Towards Doubly Efficient Private Information Retrieval

Private Information Retrieval (PIR) allows a client to obtain data from a public database without disclosing the locations accessed. Traditionally, the stress is on preserving sublinear work for the client, while the server's work is taken to inevitably be at least linear in the database size. Beimel, Ishai and Malkin (JoC 2004) show PIR schemes where, following a linear-work preprocessing stage, the server's work per query is sublinear in the database size. However, that work only addresses the case of multiple non-colluding servers; the existence of single-server PIR with sublinear server work remained unaddressed. We consider single-server PIR schemes where, following a preprocessing stage in which the server obtains an encoded version of the database and the client obtains a short key, the per-query work of both server and client is polylogarithmic in the database size.

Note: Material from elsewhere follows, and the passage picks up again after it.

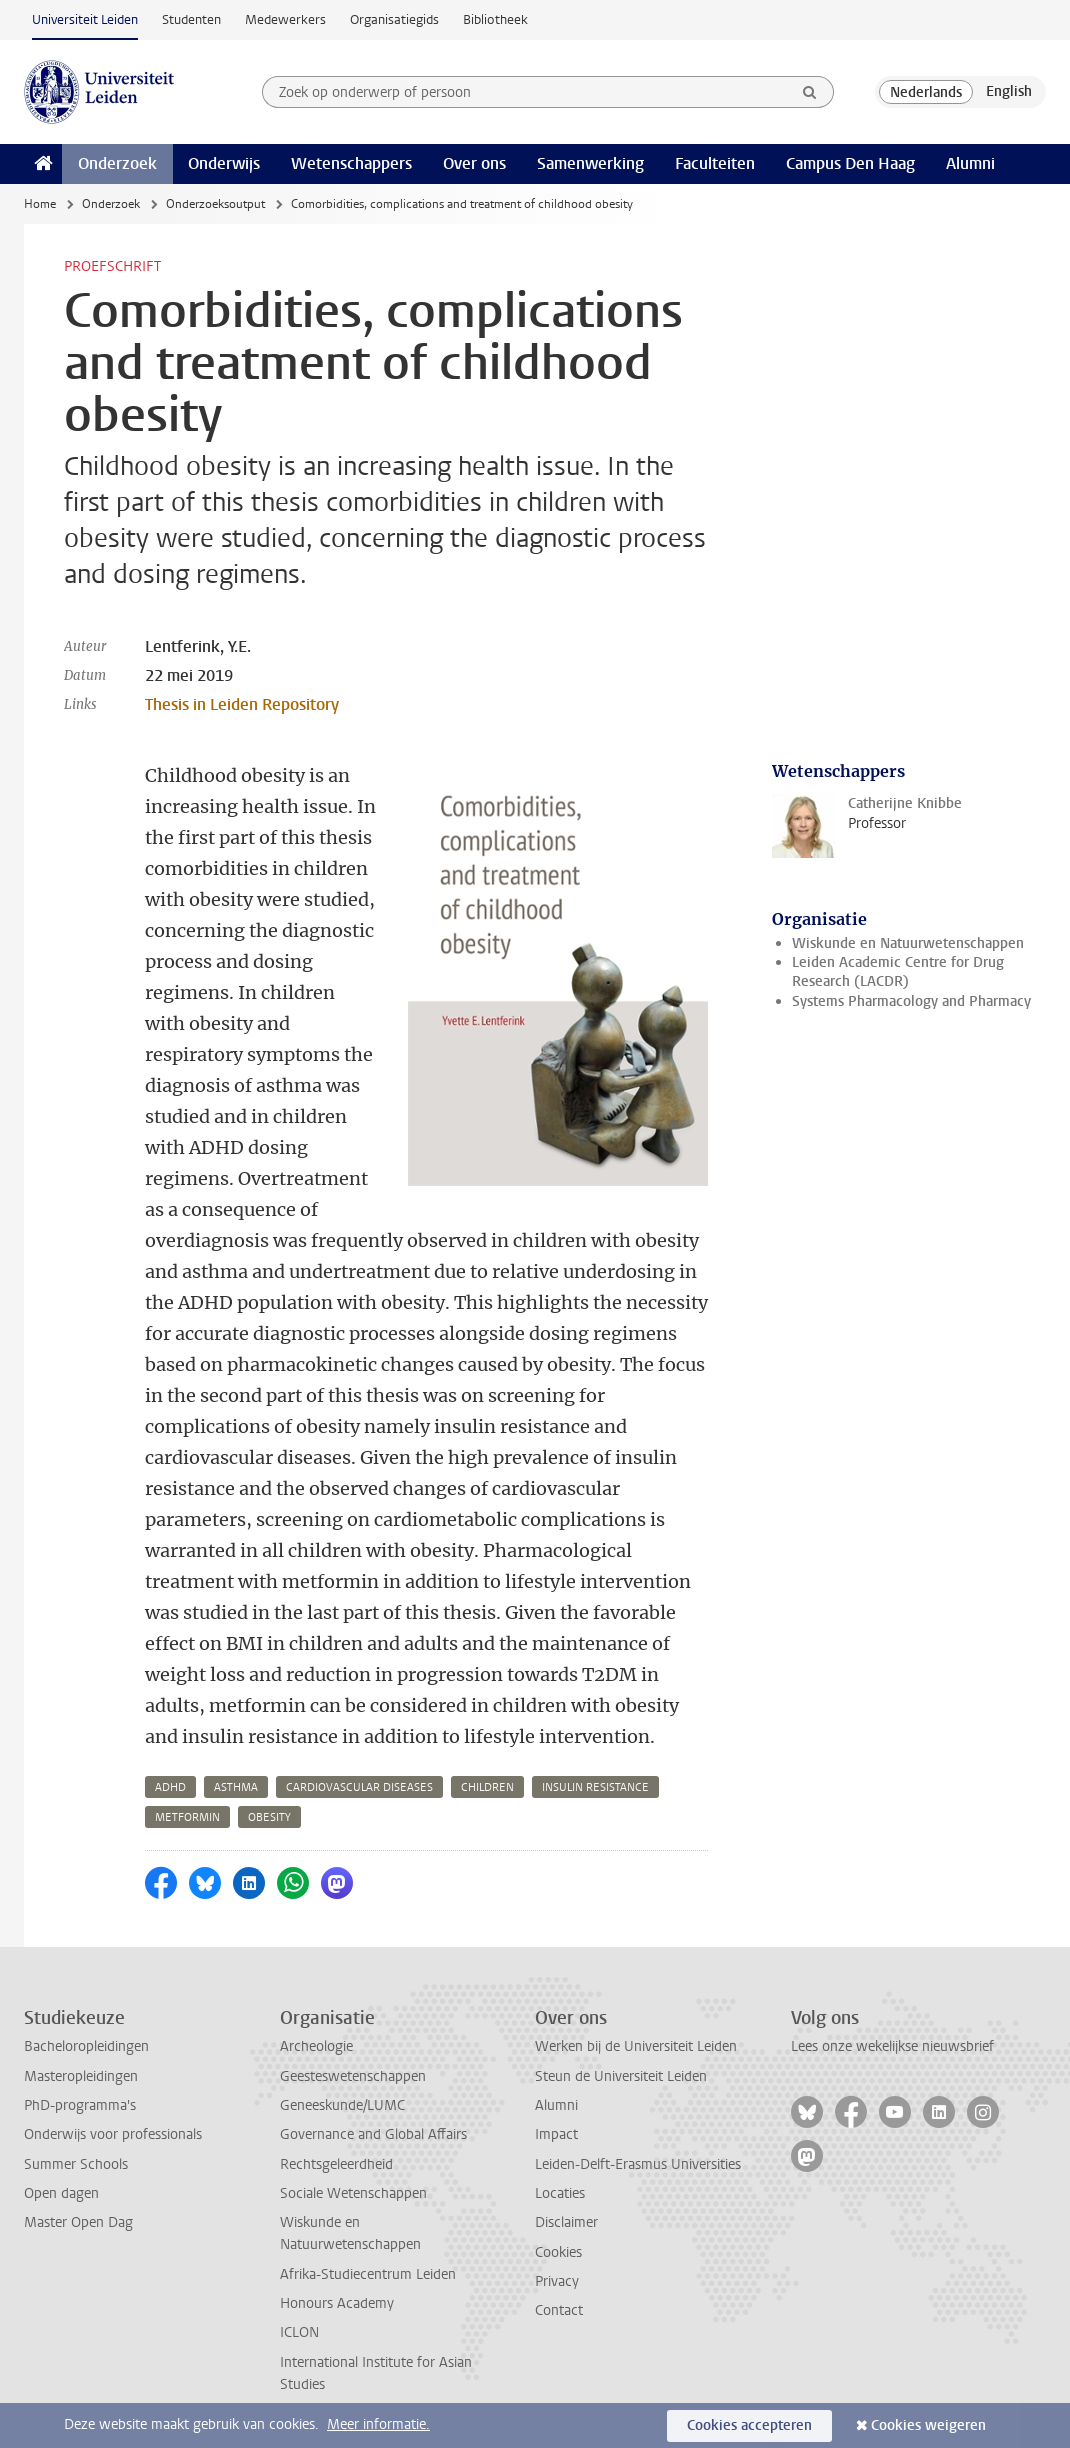 This screenshot has width=1070, height=2448. I want to click on Universiteit Leiden, so click(85, 19).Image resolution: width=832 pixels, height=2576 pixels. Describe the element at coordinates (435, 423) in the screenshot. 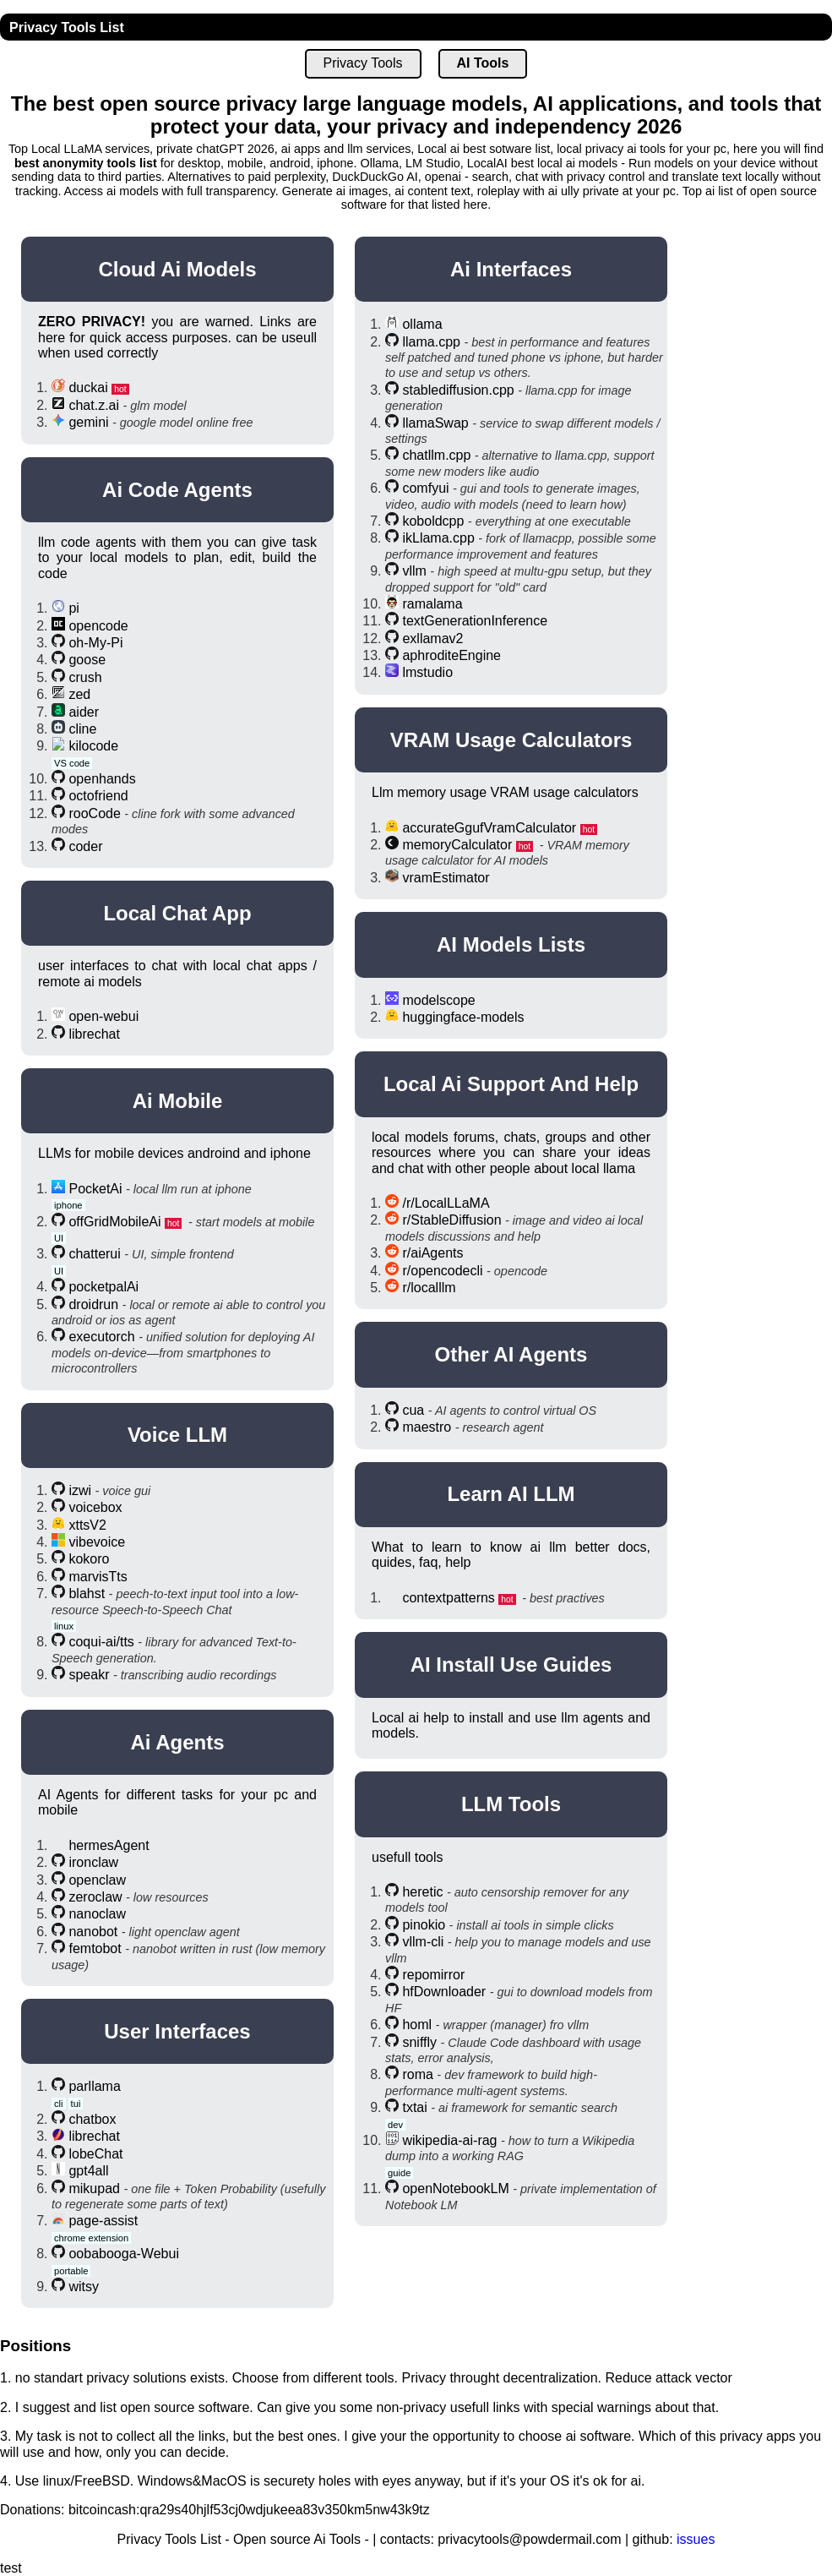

Concentrating on the case where the client's key is secret, we show: - A scheme, based on one-way functions, that works for a bounded number of queries, and where the server storage is linear in the number of queries plus the database size. - A family of schemes for an unbounded number of queries, whose security follows from a corresponding family of new hardness assumption that are related to the hardness of solving a system of noisy linear equations. We also show the insufficiency of a natural approach for obtaining doubly efficient PIR in the setting where the preprocessing is public.